> **WHAT THE TASK REQUIRES**
Below is a set of records. Repeat them verbatim without the pictures.

> **EXERCISE INPUTS**
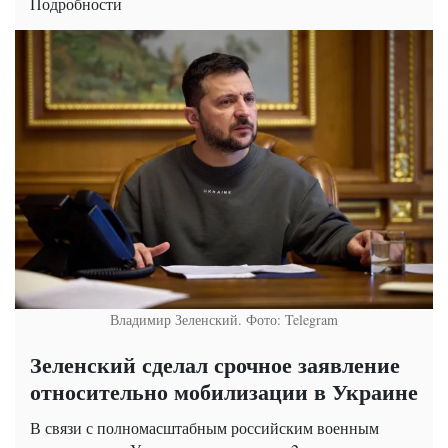
Подробности
Владимир Зеленский. Фото: Telegram
Зеленский сделал срочное заявление
относительно мобилизации в Украине
В связи с полномасштабным российским военным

> **ANSWER TO THE EXERCISE**
Подробности
Владимир Зеленский. Фото: Telegram
Зеленский сделал срочное заявление
относительно мобилизации в Украине
В связи с полномасштабным российским военным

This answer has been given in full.